Charlie Butts - OneNewsNow - 11/16/2010 3:30:00 AM
A Mississippi pastor is suggesting that churches need to do something about the increasing number of men and women, including Christian couples, who are cohabitating and producing children out of wedlock.
Joseph Parker and his wife, Birdie, are co-pastors of African-Methodist-Episcopal (AME) churches in Marks and Clarksdale, Mississippi. While he does not dispute the statistic that 72 percent of black children are born to unwed mothers, he does think the report gives all the wrong reasons, such as poverty, lack of education, and not being able to meet the right man for marriage. Parker points out the fact that studies do not focus on moral aspects.
"For this issue, but really with every issue, God's Word has accurate wisdom and counsel to help you know. In other words, God's way is the best way to do anything," the pastor decides. "That's just the way it is. And so when it comes to marrying and having a family, God has plenty of counsel towards that end."
But the tragedy, says Parker, is that today's society often cuts God out of the picture, leaving people to come up with their own answers which do not work. Moreover, a mother and father in a cohabitating arrangement rarely focus on the child. Statistics show that children reared under those conditions have a higher level of poverty, often do not complete their education, and end up in prison. But Parker argues that churches also neglect the job they are called to do.

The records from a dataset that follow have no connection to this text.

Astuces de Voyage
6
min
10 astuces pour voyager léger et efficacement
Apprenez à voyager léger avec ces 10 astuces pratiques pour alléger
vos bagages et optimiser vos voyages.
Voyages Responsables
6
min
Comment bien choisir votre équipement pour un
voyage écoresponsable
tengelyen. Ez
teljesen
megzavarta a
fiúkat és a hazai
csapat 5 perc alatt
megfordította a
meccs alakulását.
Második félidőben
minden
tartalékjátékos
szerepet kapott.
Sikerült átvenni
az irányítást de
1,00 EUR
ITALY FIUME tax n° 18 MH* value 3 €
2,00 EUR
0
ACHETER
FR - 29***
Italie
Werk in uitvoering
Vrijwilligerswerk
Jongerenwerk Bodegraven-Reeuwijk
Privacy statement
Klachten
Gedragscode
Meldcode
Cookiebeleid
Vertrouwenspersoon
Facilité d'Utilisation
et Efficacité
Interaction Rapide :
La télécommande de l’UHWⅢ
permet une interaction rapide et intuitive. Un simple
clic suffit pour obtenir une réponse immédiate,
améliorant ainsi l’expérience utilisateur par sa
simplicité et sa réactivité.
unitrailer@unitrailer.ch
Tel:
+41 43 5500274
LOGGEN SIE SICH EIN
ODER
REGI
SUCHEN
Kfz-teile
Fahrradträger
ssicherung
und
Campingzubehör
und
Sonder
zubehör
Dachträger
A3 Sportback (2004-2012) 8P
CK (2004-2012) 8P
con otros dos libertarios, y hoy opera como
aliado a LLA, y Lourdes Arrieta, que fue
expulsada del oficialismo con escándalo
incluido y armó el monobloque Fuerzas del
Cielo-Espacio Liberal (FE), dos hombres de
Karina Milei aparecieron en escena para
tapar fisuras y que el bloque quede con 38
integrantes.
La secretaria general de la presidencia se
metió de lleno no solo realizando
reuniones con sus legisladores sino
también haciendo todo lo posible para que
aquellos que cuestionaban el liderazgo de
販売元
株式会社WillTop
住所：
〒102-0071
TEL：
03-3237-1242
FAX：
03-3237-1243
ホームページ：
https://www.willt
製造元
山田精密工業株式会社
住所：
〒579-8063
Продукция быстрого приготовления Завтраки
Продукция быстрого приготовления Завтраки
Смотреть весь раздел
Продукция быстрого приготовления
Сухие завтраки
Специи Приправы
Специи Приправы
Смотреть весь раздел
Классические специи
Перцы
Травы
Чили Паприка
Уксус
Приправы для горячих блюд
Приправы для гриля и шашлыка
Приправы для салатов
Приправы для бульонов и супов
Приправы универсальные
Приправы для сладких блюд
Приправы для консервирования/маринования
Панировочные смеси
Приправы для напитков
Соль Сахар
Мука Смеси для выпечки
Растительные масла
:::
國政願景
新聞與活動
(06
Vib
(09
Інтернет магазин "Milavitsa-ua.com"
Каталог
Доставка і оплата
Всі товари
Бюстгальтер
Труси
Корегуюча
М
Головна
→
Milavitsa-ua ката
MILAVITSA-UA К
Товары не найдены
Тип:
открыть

"Preaching and teaching the clear counsel of God's Word, that just preaching that sex outside of marriage is sin...is wrong; it's not good for you. It's not good for us spiritually, socially, economically [or] any way you look at it," he points out. "And also, God's design is [that] there be a father and a mother and children that come from that union."
Parker stresses that people in the pew also have a responsibility to listen to the Word, learn it, and implement it in their lives. At the same time, he contends that no specific group of people is more inherently sinful than any other as sin crosses all racial lines.